▶ [PROVIDED RECORDS]
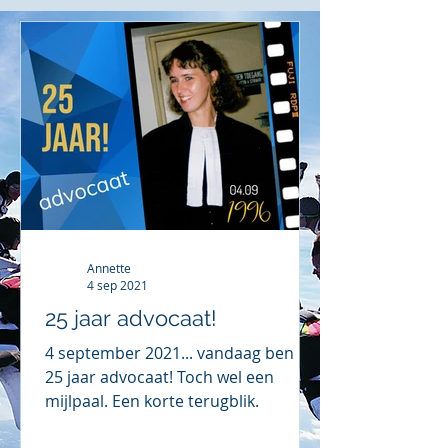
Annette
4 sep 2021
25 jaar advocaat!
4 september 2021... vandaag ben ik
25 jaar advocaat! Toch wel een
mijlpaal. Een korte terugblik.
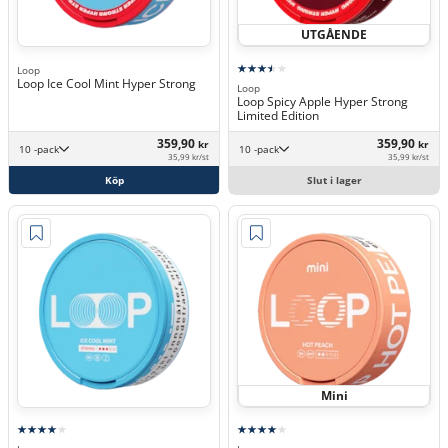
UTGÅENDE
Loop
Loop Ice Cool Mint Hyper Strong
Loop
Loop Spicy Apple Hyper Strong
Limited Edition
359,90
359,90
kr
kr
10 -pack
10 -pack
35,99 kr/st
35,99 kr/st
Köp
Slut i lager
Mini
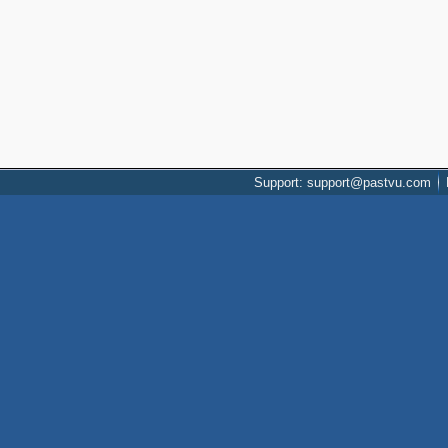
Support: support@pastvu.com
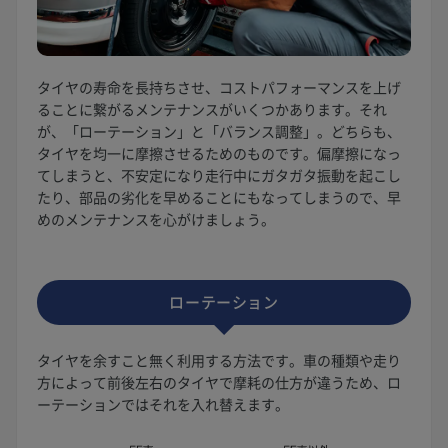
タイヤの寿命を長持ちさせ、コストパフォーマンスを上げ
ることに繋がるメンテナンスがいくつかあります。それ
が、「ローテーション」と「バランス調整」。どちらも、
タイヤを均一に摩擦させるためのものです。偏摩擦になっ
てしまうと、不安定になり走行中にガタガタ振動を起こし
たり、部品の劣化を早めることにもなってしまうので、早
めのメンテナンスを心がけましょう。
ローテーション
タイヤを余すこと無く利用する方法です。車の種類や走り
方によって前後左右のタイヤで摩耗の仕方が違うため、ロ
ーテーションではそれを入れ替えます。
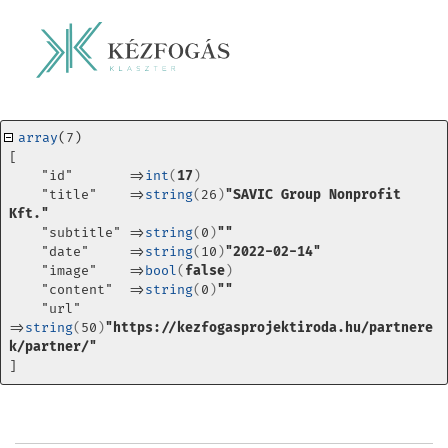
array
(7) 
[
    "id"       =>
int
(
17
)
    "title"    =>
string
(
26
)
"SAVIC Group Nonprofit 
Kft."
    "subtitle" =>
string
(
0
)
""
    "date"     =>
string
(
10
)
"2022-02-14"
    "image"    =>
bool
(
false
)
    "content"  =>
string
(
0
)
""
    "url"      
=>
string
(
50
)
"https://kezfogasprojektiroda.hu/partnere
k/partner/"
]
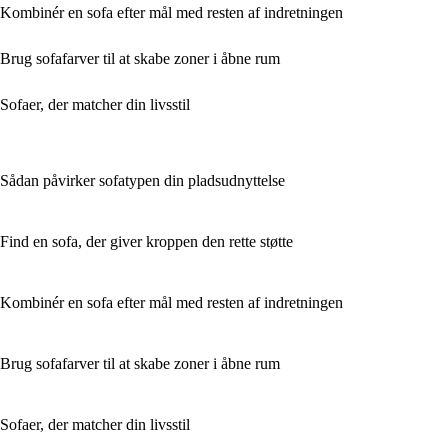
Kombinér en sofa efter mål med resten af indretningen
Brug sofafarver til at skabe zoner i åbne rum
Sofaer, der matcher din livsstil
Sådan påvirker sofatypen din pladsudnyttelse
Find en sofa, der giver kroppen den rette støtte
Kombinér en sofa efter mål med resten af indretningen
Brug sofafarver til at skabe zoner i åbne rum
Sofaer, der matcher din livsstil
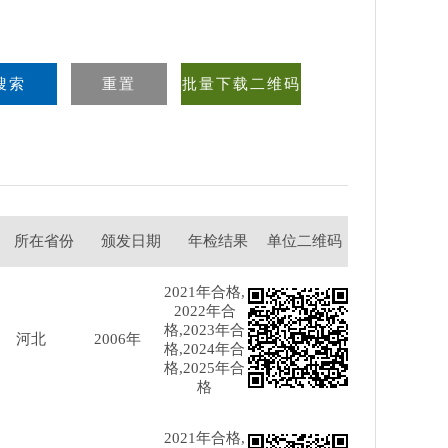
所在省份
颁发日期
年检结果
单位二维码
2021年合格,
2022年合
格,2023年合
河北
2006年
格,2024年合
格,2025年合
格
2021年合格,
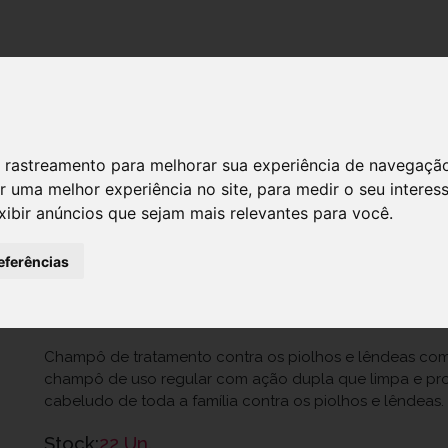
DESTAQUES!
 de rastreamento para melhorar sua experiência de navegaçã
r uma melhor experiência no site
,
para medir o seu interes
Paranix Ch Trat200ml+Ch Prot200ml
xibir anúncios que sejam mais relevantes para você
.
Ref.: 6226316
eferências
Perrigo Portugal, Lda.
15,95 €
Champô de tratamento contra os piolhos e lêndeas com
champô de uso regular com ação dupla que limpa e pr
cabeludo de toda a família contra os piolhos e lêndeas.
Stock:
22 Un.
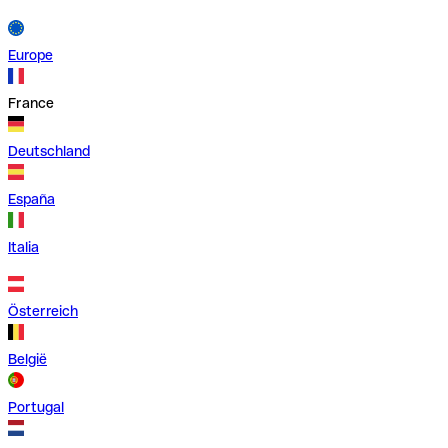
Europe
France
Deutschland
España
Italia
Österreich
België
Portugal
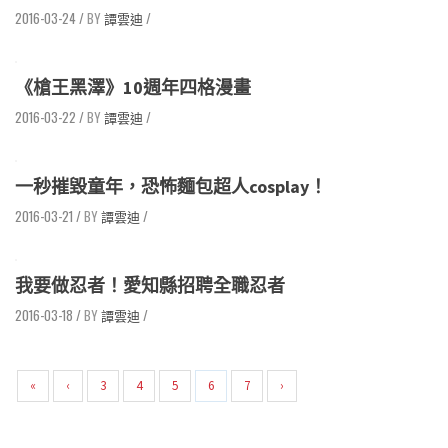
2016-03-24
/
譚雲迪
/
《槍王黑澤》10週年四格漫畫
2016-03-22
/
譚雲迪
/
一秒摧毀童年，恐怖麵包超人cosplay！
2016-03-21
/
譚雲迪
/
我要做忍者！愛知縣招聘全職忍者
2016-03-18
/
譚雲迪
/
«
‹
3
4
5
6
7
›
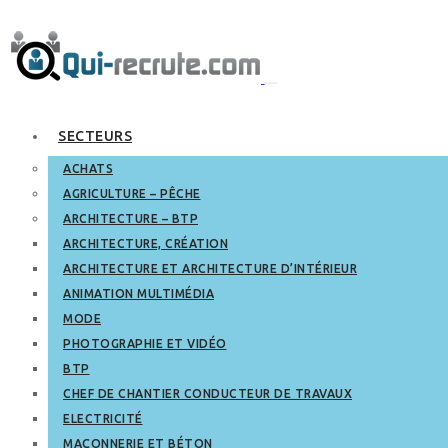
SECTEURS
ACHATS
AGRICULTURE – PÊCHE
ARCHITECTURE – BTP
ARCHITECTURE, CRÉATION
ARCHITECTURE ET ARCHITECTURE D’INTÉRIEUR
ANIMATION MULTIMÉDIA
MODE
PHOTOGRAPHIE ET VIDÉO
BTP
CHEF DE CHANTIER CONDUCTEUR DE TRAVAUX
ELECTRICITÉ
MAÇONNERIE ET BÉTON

▶ [TASK REQUIREMENTS] Reproduce every record above exactly as given, excluding pictures from the result.

▶ [WRITTEN ANSWER]
Annette
4 sep 2021
25 jaar advocaat!
4 september 2021... vandaag ben ik
25 jaar advocaat! Toch wel een
mijlpaal. Een korte terugblik.
UTGÅENDE
Loop
Loop Ice Cool Mint Hyper Strong
Loop
Loop Spicy Apple Hyper Strong
Limited Edition
359,90
359,90
kr
kr
10 -pack
10 -pack
35,99 kr/st
35,99 kr/st
Köp
Slut i lager
Mini
Support: support@pastvu.com
タイヤの寿命を長持ちさせ、コストパフォーマンスを上げ
ることに繋がるメンテナンスがいくつかあります。それ
が、「ローテーション」と「バランス調整」。どちらも、
タイヤを均一に摩擦させるためのものです。偏摩擦になっ
てしまうと、不安定になり走行中にガタガタ振動を起こし
たり、部品の劣化を早めることにもなってしまうので、早
めのメンテナンスを心がけましょう。
ローテーション
タイヤを余すこと無く利用する方法です。車の種類や走り
方によって前後左右のタイヤで摩耗の仕方が違うため、ロ
ーテーションではそれを入れ替えます。
array
(7) 
[
    "id"       =>
int
(
17
)
    "title"    =>
string
(
26
)
"SAVIC Group Nonprofit 
Kft."
    "subtitle" =>
string
(
0
)
""
    "date"     =>
string
(
10
)
"2022-02-14"
    "image"    =>
bool
(
false
)
    "content"  =>
string
(
0
)
""
    "url"      
=>
string
(
50
)
"https://kezfogasprojektiroda.hu/partnere
k/partner/"
]
Kombinér en sofa efter mål med resten af indretningen
Brug sofafarver til at skabe zoner i åbne rum
Sofaer, der matcher din livsstil
Sådan påvirker sofatypen din pladsudnyttelse
Find en sofa, der giver kroppen den rette støtte
Kombinér en sofa efter mål med resten af indretningen
Brug sofafarver til at skabe zoner i åbne rum
Sofaer, der matcher din livsstil
所在省份
颁发日期
年检结果
单位二维码
2021年合格,
2022年合
格,2023年合
河北
2006年
格,2024年合
格,2025年合
格
2021年合格,
DESTAQUES!
 de rastreamento para melhorar sua experiência de navegaçã
r uma melhor experiência no site
,
para medir o seu interes
Paranix Ch Trat200ml+Ch Prot200ml
xibir anúncios que sejam mais relevantes para você
.
Ref.: 6226316
eferências
Perrigo Portugal, Lda.
15,95 €
Champô de tratamento contra os piolhos e lêndeas com
champô de uso regular com ação dupla que limpa e pr
cabeludo de toda a família contra os piolhos e lêndeas.
Stock:
22 Un.
Europe
France
Deutschland
España
Italia
Österreich
België
Portugal
2016-03-24
/
譚雲迪
/
《槍王黑澤》10週年四格漫畫
2016-03-22
/
譚雲迪
/
一秒摧毀童年，恐怖麵包超人cosplay！
2016-03-21
/
譚雲迪
/
我要做忍者！愛知縣招聘全職忍者
2016-03-18
/
譚雲迪
/
«
‹
3
4
5
6
7
›
SECTEURS
ACHATS
AGRICULTURE – PÊCHE
ARCHITECTURE – BTP
ARCHITECTURE, CRÉATION
ARCHITECTURE ET ARCHITECTURE D’INTÉRIEUR
ANIMATION MULTIMÉDIA
MODE
PHOTOGRAPHIE ET VIDÉO
BTP
CHEF DE CHANTIER CONDUCTEUR DE TRAVAUX
ELECTRICITÉ
MAÇONNERIE ET BÉTON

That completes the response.